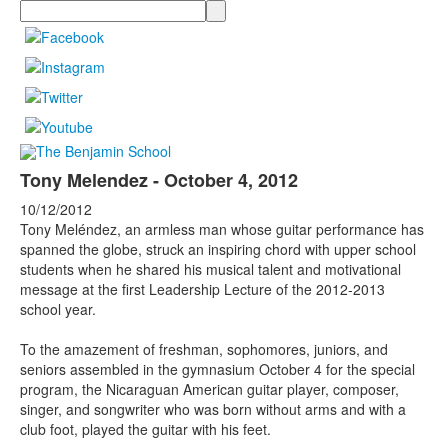
Search
Tony Melendez - October 4, 2012
10/12/2012
Tony Meléndez, an armless man whose guitar performance has
spanned the globe, struck an inspiring chord with upper school
students when he shared his musical talent and motivational
message at the first Leadership Lecture of the 2012-2013
school year.
To the amazement of freshman, sophomores, juniors, and
seniors assembled in the gymnasium October 4 for the special
program, the Nicaraguan American guitar player, composer,
singer, and songwriter who was born without arms and with a
club foot, played the guitar with his feet.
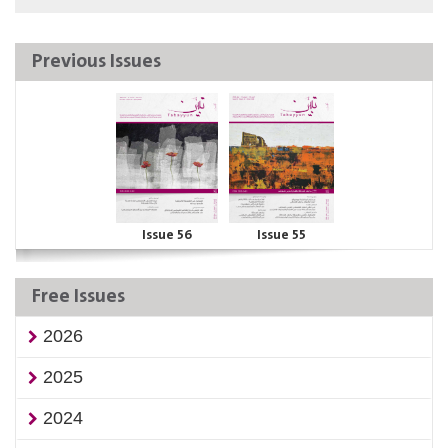
Previous Issues
Issue 56
Issue 55
Free Issues
2026
2025
2024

= WORK REQUEST =
Return the records above verbatim, leaving out images.

= FINISHED TASK =
Search
Tony Melendez - October 4, 2012
10/12/2012
Tony Meléndez, an armless man whose guitar performance has
spanned the globe, struck an inspiring chord with upper school
students when he shared his musical talent and motivational
message at the first Leadership Lecture of the 2012-2013
school year.
To the amazement of freshman, sophomores, juniors, and
seniors assembled in the gymnasium October 4 for the special
program, the Nicaraguan American guitar player, composer,
singer, and songwriter who was born without arms and with a
club foot, played the guitar with his feet.
Previous Issues
Issue 56
Issue 55
Free Issues
2026
2025
2024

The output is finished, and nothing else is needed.